At the moment, any of us who use web applications tend to spend a lot of time and effort populating application databases to make them useful to us. But when we do so, we tend to lose control of our data. They go into a private database schema, and what access we have to that depends entirely on what the application allows us to do. Sometimes there are reasonable ways to get the data back out (some kind of an XML dump perhaps), sometimes not. But always the application is in control. And linking data across applications is, in general, somewhere between hard and impossible.

FluidDB can change all that by leaving the user in control of his or her data, granting the application only such permissions as necessary or desired, and ensuring that the user retains flexability and control.

Now obviously, this only works if applications agree to work with data in this way, and equally obviously, a lot of them are going to be extremely reluctant to do so. After all, in the well-worn phrase, information is power. So it’s more than possible that far from embracing the openness and intrinsic cross-application, cross-user interoperability championed and facilitated by FluidDB, many applications will seek to hold onto the data. We fully expect this.

But we also expect that there will be some applications, perhaps new ones, perhaps small ones initially, that will embrace the idea. And over time, a movement can grow, perceptions can change, and maybe in ten years time the idea of an application owning and controlling your data will seems as antiquated as the notion that you shouldn’t be allowed to see your own medical records.

A Tiny Bit of Detail

I’ll close by talking in slightly more detail about the way the permissions system in FluidDB operates. Further articles will go into the gory details.

Briefly, you can set permissions for each group of tags sharing a name. [4] So for example, if I use a rating tag, I can control exactly who can read, change and create this njr/ratings tag. And I can control each of those aspects independently. [5]

Similarly, if I choose to use names that contain slashes, like maybe njr/book/rating and njr/book/own I can choose control who can do what at the level of a stem like njr/rating if I choose. So I could allow some book applications, or a bookish friends, to manipulate my book tags, maybe even creating new ones for me, but not my other tags (especially not my njr/private ones!)

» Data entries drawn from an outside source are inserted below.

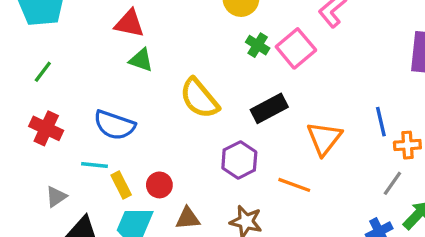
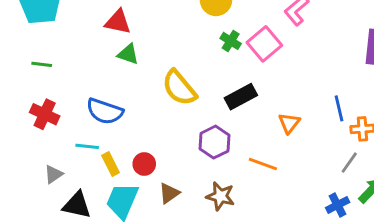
green line: (43, 72) -> (42, 64), turned 60
orange triangle: (324, 138) -> (289, 123), size x0.7
brown triangle: (188, 218) -> (169, 193), turned -30

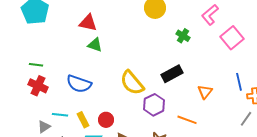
green cross: (231, 41) -> (183, 36), moved
pink square: (264, 44) -> (232, 38), moved
green line: (42, 64) -> (36, 65), moved
yellow semicircle: (179, 88) -> (132, 83), moved
cyan line: (87, 146) -> (60, 115), moved

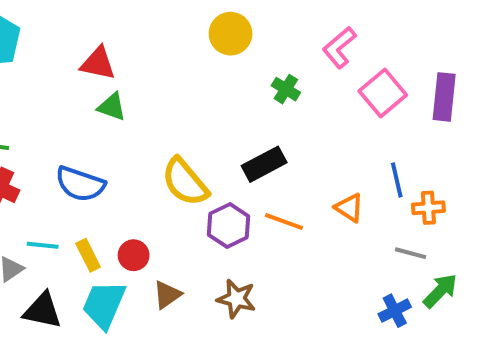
orange triangle: (205, 92) -> (349, 208), moved, turned -35
gray line: (246, 119) -> (411, 253), turned 70
orange line: (187, 120) -> (284, 222), moved

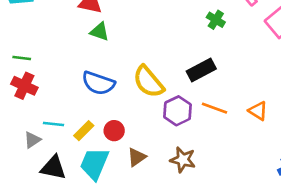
blue semicircle: (80, 184) -> (98, 83), moved
orange triangle: (349, 208) -> (258, 111), moved
yellow rectangle: (88, 255) -> (84, 131), turned 72

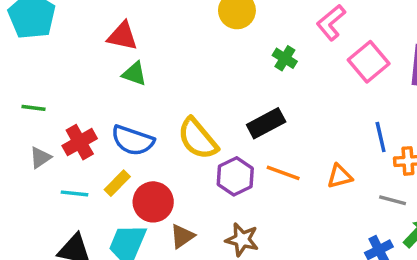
red cross: (24, 86) -> (80, 142), moved, turned 35
orange triangle: (258, 111) -> (340, 176), turned -48
yellow rectangle: (84, 131) -> (117, 183), moved
red circle: (114, 131) -> (153, 202), size x1.5
gray triangle: (32, 140) -> (40, 157), moved

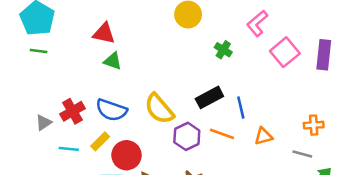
green line: (33, 108) -> (39, 51), moved
blue line: (381, 137) -> (241, 107), moved

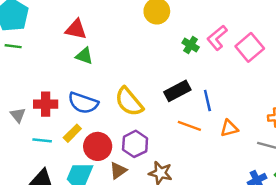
pink L-shape: (257, 23) -> (217, 38), moved
red cross: (72, 111) -> (46, 104), turned 30
gray triangle: (44, 123) -> (18, 115), turned -35
purple hexagon: (187, 136) -> (135, 144), moved

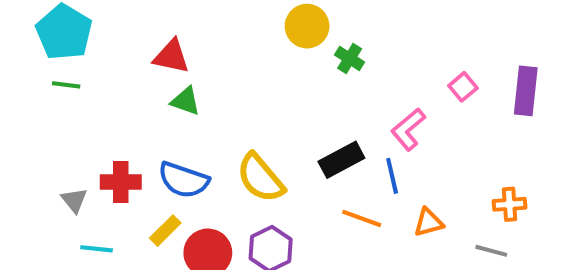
pink L-shape: (217, 38) -> (408, 129), moved
green cross: (191, 45) -> (350, 58), moved
pink square: (250, 47) -> (463, 87), size x0.6
cyan line: (42, 140) -> (96, 249), moved

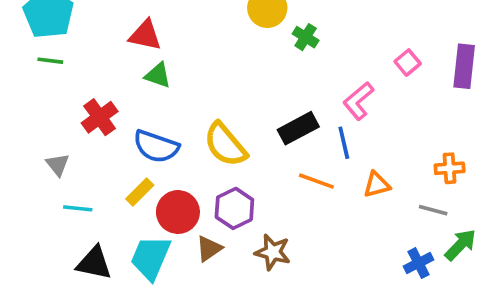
red cross: (121, 182) -> (100, 117), moved, turned -36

Unlikely as it sounds, one of the key innovations in FluidDB is its combining a completely shared set of information containers (the objects) with the ability for users to tightly control, at a granular level, precisely who can read, write and create the tags used to store information on those objects. This applies not only to users, but also to applications, giving a simple way for users to grant applications broad or narrow access to read or manipulate some or all of their data while, ultimately retaining complete control of it.

In FluidDB, you never need to ask permission to write to an object, but you always need permission to use someone else’s tags.

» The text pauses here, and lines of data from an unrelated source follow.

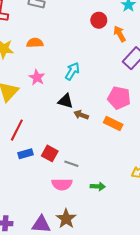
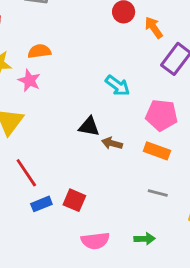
cyan arrow: (72, 71) -> (118, 86), moved, turned 102
pink star: (37, 77) -> (29, 80), moved
red line: (17, 130) -> (26, 173), turned -55
gray line: (71, 164) -> (158, 193), moved

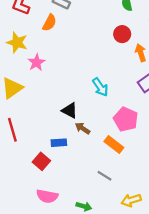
orange semicircle: (39, 51) -> (49, 23), moved, turned 108
blue rectangle: (41, 204) -> (59, 143), moved

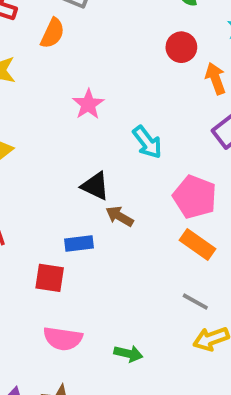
pink star: (36, 62) -> (88, 104), moved
orange rectangle: (114, 144) -> (197, 245), moved
red square: (41, 161) -> (50, 278), turned -30
gray line: (104, 176) -> (195, 302), moved

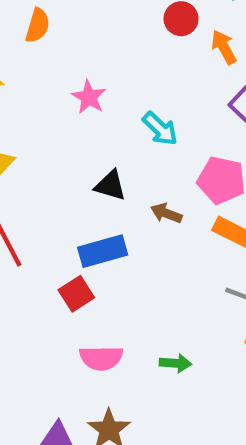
brown arrow: (120, 216) -> (166, 213), moved
blue rectangle: (79, 244) -> (103, 251), size x1.5
red square: (50, 278) -> (76, 294), turned -32

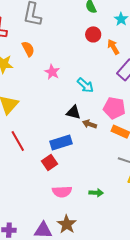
orange semicircle: (38, 25) -> (28, 49), moved, turned -42
black triangle: (110, 185) -> (74, 112), moved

It’s a powerful combination.

[1]So-called Universal Unique Identifiers.
[2]In fact, we sometimes like to say that objects for every possible about tag already exist, in rather the same way that Plato believed that all numbers and other mathematical objects existed in perpetuity in what we now call his platonic universe. It’s simply that we only bother to allocate storage for objects with any particular about tag when someone actually wants to use it.
[3]If it doesn’t have an about tag, an object might be very hard to find, essentially requiring you to guess a 128-bit number. But it doesn’t really matter, as we’ll see.
[4]We sometimes call the set of tags having, or potentially having a particular name (like njr/rating) as an abstract tag. We can think of the (concrete) tags that we actually attach to FluidDB objects as concrete instantiation of a canonical, abstract, platonic, master tag of the same name.
[5]There are actually more than three aspects I can control, but this the essence of it.